With reference to the editorial, “Thumbs up from the World Bank” (November 1), India’s jump in ranking on ease of doing business is significant for several reasons. India was at the 130th spot last year and had hovered in the same vicinity for the last decade. China, the biggest economy in the region, remains at the same spot as last year.
Factors such as enactment of the Insolvency and Bankruptcy Code in 2016 and tax reforms pushed up India’s rank substantially. The credit should be shared by stakeholders, state governments, officials and the administrative staff at key ministries. Bureaucracy is the most critical cog in the wheel; once it is on the same page as the Narendra Modi government’s reform agenda, India can hope to break into the top 50 in a few years from now.
A jump of 53 spots in terms of the tax paid is the biggest factor in India’s overall improvement in ranking. The next factor to watch out for is sovereign credit rating: An improvement here would help reduce cost of external borrowing.
One parameter that deserves the attention of the government and other stakeholders is enforcement of contracts. A good performance here would minimise disputes between private companies and government agencies; lenders would also not suffer.

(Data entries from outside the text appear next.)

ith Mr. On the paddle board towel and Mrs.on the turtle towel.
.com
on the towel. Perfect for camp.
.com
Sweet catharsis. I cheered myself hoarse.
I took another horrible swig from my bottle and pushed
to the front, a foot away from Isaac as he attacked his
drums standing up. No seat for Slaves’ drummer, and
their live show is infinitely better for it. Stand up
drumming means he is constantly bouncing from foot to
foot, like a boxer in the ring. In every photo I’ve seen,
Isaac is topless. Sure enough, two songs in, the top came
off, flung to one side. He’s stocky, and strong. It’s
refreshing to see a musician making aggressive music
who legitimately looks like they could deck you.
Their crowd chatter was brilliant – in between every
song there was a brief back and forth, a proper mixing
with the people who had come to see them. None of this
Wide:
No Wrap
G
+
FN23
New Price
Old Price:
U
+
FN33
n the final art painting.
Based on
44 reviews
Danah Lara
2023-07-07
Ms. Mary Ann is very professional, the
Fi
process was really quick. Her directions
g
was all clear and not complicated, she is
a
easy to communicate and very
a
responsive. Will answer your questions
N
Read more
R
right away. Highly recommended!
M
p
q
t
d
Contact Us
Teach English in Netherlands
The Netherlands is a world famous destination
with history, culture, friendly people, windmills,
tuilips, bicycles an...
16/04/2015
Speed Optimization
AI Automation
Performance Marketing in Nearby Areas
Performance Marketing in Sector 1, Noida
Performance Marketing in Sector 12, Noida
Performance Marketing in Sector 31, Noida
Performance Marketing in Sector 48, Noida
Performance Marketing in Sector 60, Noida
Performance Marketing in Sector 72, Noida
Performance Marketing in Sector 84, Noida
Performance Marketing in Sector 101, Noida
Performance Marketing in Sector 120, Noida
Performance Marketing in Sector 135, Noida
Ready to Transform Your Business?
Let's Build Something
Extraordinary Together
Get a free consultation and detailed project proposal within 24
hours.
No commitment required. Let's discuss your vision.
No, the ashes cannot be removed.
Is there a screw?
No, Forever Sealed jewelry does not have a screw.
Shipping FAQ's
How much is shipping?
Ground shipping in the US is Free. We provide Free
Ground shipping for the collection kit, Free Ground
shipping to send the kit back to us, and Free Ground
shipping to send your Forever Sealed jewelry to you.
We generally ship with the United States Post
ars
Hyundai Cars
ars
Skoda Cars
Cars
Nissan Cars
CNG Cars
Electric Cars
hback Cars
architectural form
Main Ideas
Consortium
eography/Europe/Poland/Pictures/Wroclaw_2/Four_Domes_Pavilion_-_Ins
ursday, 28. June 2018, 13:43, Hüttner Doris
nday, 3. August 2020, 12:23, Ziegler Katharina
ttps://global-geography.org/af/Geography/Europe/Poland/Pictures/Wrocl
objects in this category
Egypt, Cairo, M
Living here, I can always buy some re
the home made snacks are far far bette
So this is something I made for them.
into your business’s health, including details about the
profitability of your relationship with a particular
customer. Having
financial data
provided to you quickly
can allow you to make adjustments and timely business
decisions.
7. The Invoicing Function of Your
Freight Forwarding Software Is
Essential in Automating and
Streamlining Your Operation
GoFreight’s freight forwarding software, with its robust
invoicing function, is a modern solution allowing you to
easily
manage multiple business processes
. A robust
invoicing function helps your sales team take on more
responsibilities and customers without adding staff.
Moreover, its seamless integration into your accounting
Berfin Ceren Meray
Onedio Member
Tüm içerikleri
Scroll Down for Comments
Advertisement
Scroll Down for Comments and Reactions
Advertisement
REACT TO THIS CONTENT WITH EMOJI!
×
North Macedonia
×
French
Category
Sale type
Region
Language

The introduction of the goods and services tax (GST) and the glitches in its implementation have not been factored into the World Bank rankings this year. The government should be proactive and take measures so that the recent problems with GST do not dent India’s rank next year. Instead of being overjoyed with the current rank, the government should focus on gross domestic product growth, job creation and attracting private investment.